In [68]:
%matplotlib inline
import matplotlib.pyplot as plt
import numpy as np
import scipy.stats as ss
import seaborn

Using the scipy Kolmogorov–Smirnov test

A short note on how to use the scipy Kolmogorov–Smirnov test because quite frankly the documentation was not compelling and I always forget how the scipy.stats module handles distributions arguments.

Set up some test data

Using a beta distribution generate rvs from it and save them as d1, then make a second set of data containing the fist set and 50 drawd from a different distribution: this measn d2 not beta. We plot the Gaussian KDE to show how large the effect is graphically


In [65]:
xvals = np.linspace(0, 0.5, 500)

args = [0.5, 20]
d1 = ss.beta.rvs(args[0], args[1], size=1000)
noise = ss.norm.rvs(0.4, 0.1, size=50)
d2 = np.append(d1[:len(d1)-len(noise)], noise)

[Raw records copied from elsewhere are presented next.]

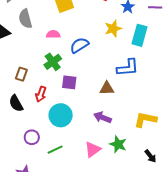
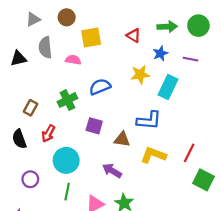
pink semicircle: (53, 34) -> (73, 60), moved
purple square: (69, 82) -> (94, 126), moved
yellow L-shape: (145, 119) -> (153, 155), moved
green line: (55, 150) -> (67, 192), moved, turned -63

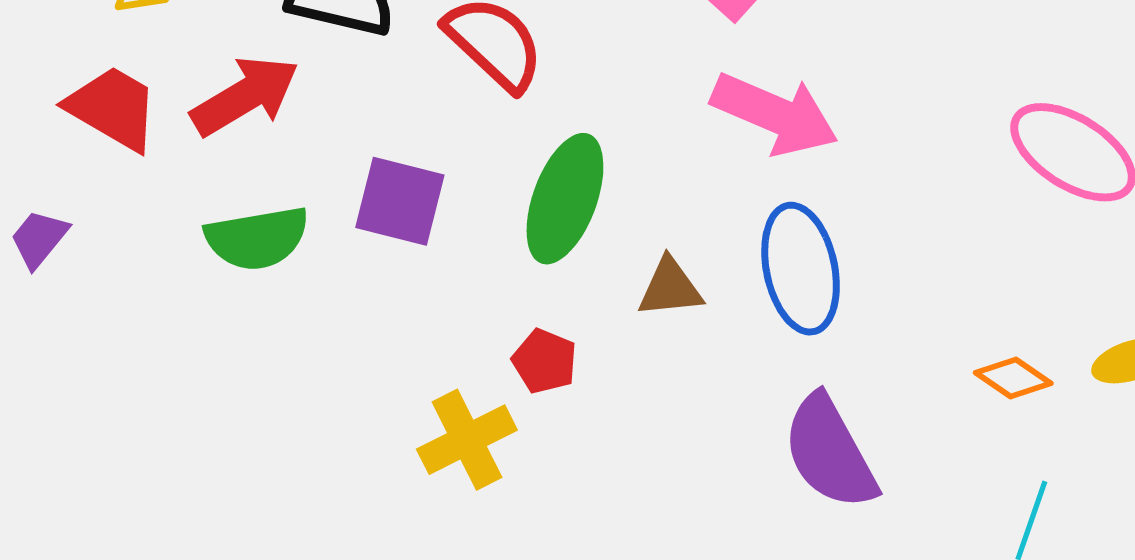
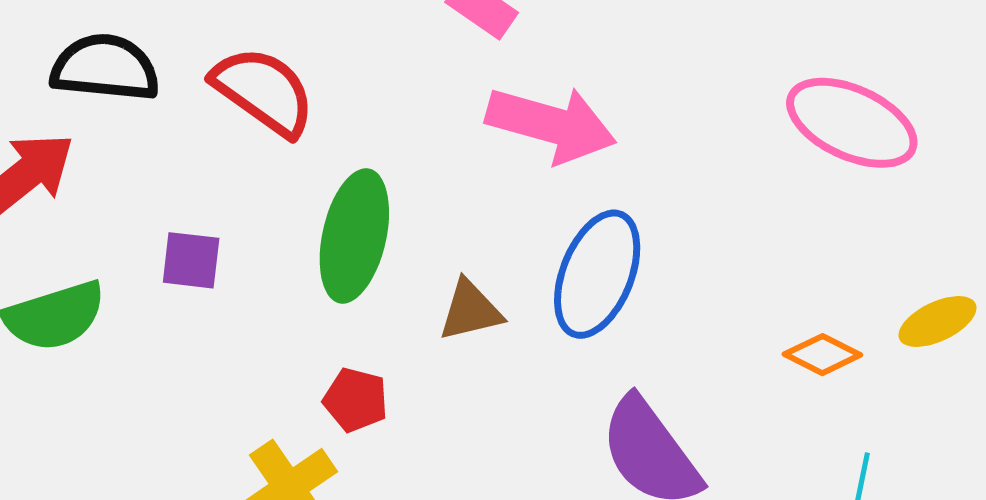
purple square: (400, 201) -> (191, 260), size x0.7
blue ellipse: (801, 269) -> (597, 274), turned 41

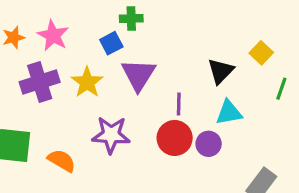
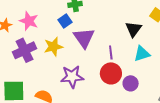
yellow star: (87, 82) -> (53, 47), turned 30
purple circle: (209, 144) -> (131, 83), moved

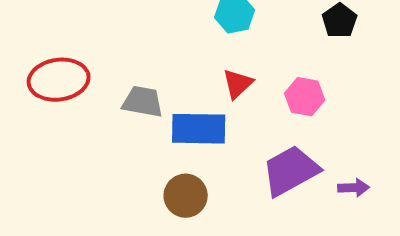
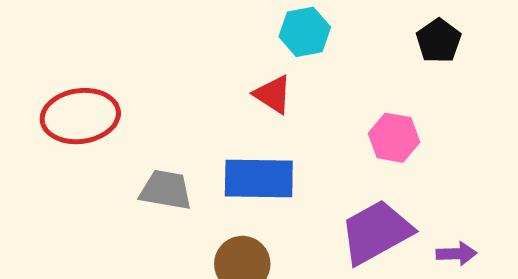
red triangle: (238, 84) -> (273, 94), moved, turned -44
gray trapezoid: (143, 102) -> (166, 190), moved

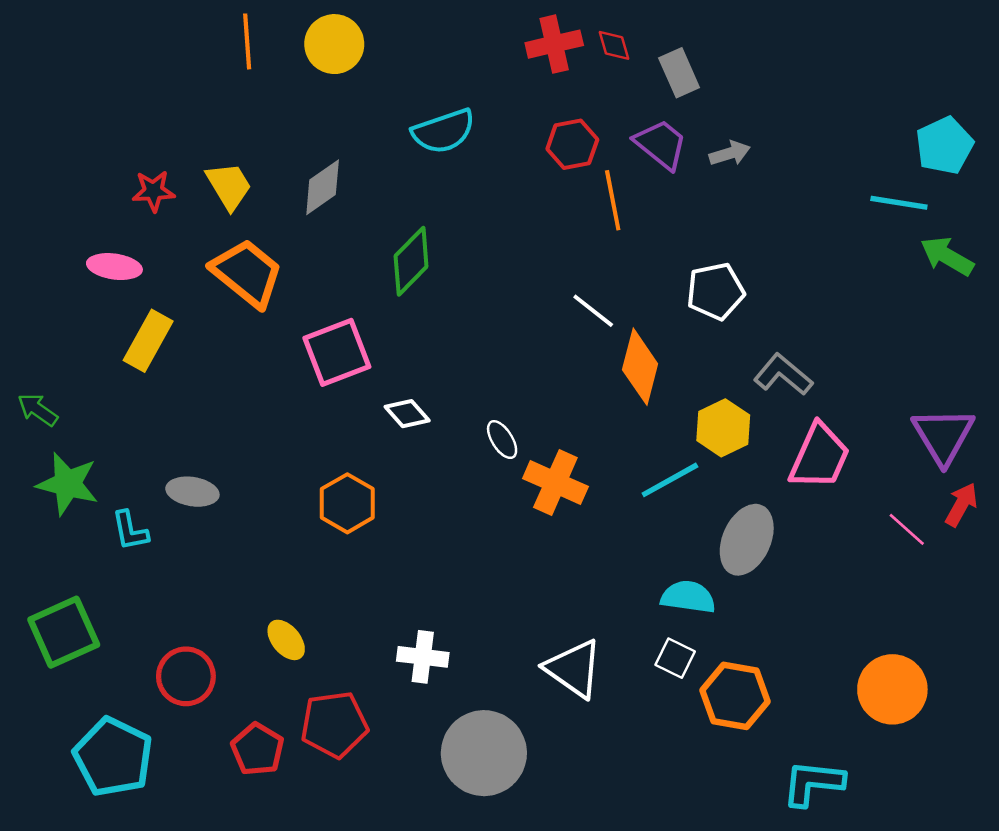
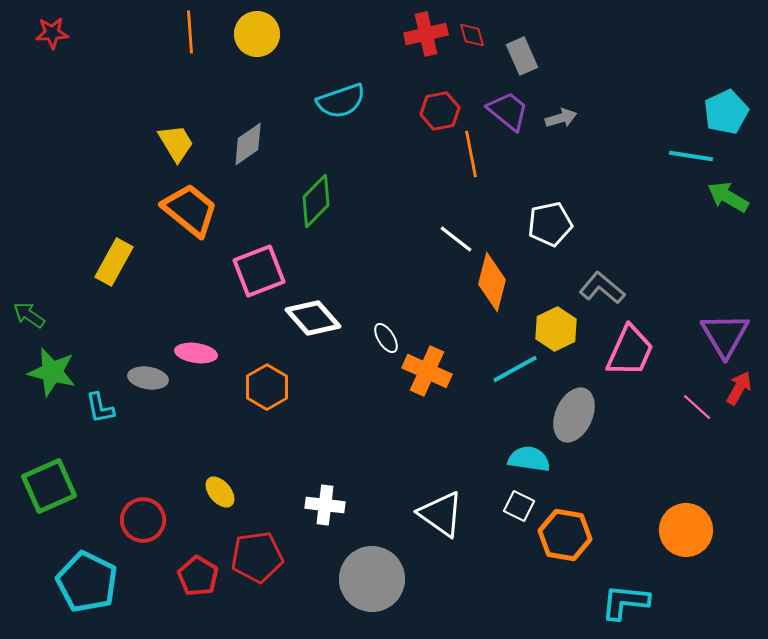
red star: (153, 191) -> (52, 33), moved
pink ellipse: (114, 267) -> (196, 353), moved
white diamond: (407, 414) -> (313, 318), size x1.6

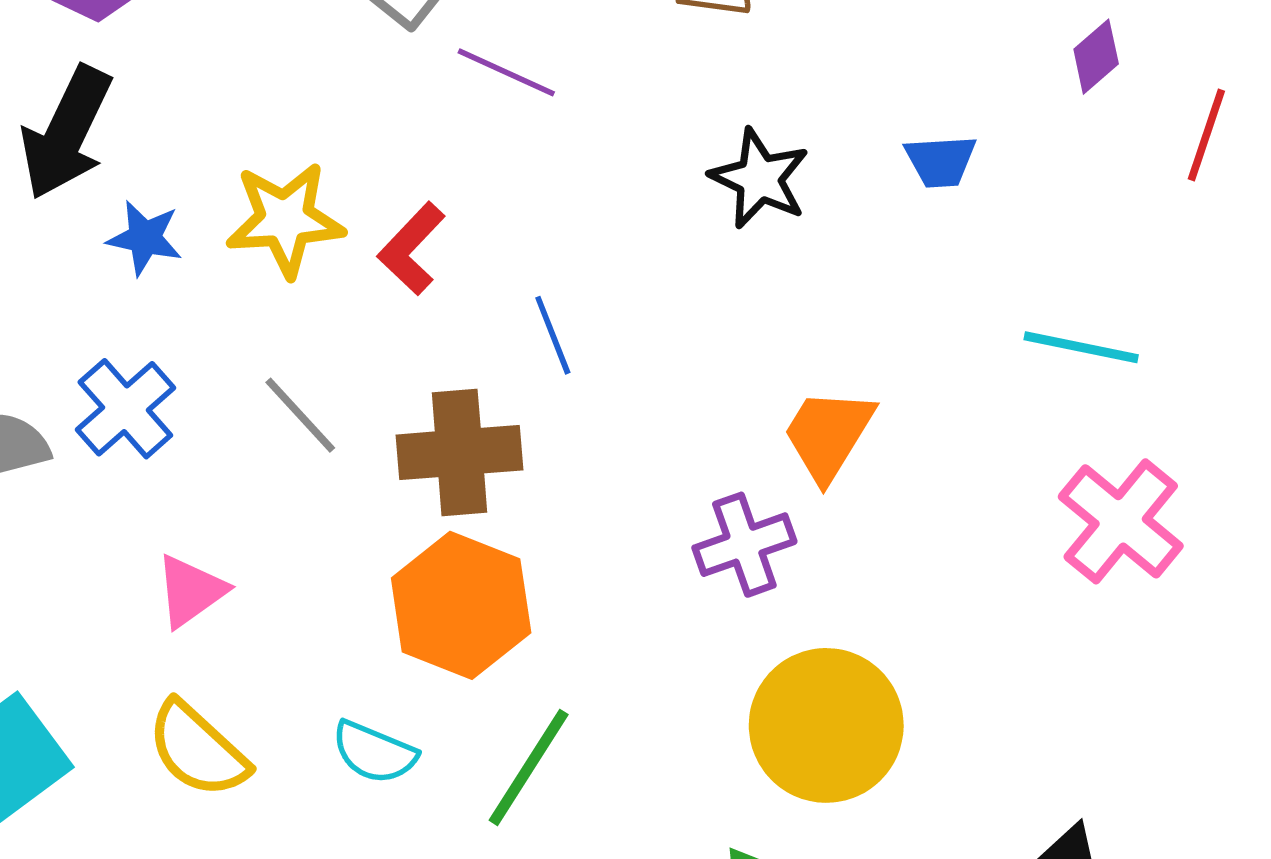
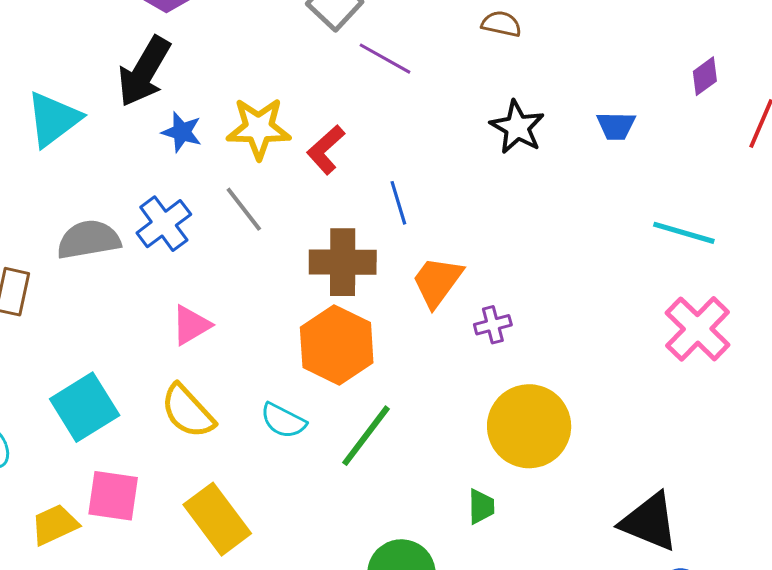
gray line: (300, 415) -> (244, 209), moved
orange trapezoid: (828, 435) -> (437, 281), moved
purple cross: (744, 545) -> (493, 325), size x0.7

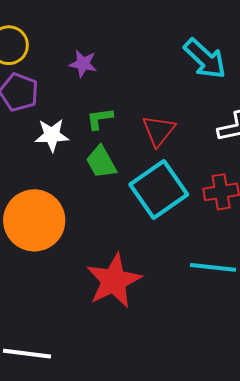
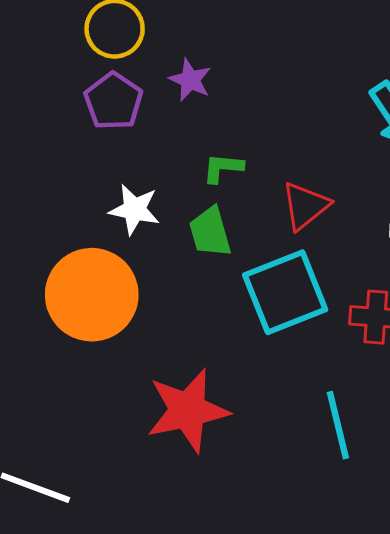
purple star: (83, 64) -> (190, 80), moved
white star: (52, 135) -> (134, 210), moved
cyan line: (213, 267) -> (338, 425), turned 57

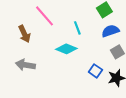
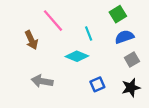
gray arrow: (25, 65) -> (42, 81), moved
blue square: (95, 71) -> (97, 84), moved, turned 32

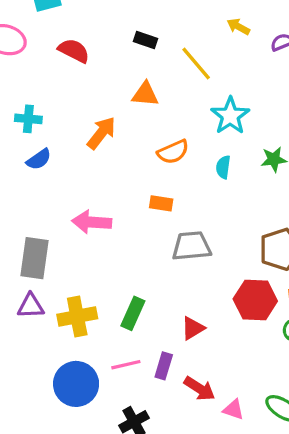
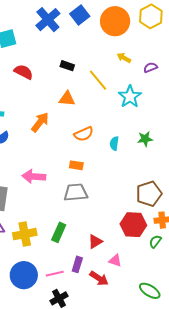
cyan star: (230, 116) -> (130, 97), moved
gray trapezoid: (192, 246) -> (76, 192), moved
pink line: (126, 365) -> (55, 274), moved
pink triangle: (234, 410) -> (115, 261), moved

fig, (ax1, ax2) = plt.subplots(nrows = 2)

ax1.plot(xvals, ss.gaussian_kde(d1).evaluate(xvals), "-k",
         label="d1")
ax1.legend()
ax2.plot(xvals, ss.gaussian_kde(d2).evaluate(xvals), "-k",
         label="d2")
ax2.legend()

plt.show()


Now compute KS test

The trick here is to give the scipy.stats.kstest the data, then a callable function of the cumulative distribution function. There is some clever way to just pass in a string of the name, but I was unconvinved that the argumements were going to the proper place, so I prefer this method


In [66]:
beta_cdf = lambda x: ss.beta.cdf(x, args[0], args[1])
ss.kstest(d1, beta_cdf)


Out[66]:
KstestResult(statistic=0.033579161840887828, pvalue=0.20506498391032268)

In [67]:
ss.kstest(d2, beta_cdf)


Out[67]:
KstestResult(statistic=0.049395614285257183, pvalue=0.014680697643542961)

Conclusion

Clearly this works as expected: for d1 we get a fairly large $p$-value suggesting we should accept the null hypothesis (the data is beta-distributed with the given $a$ and $b$, while for $d2$ we get a low $p$-value suggesting we might discard the null hypothesis (which we know to be true since that was the way the data was built).

It remains unclear how to choose the $p$ threshold.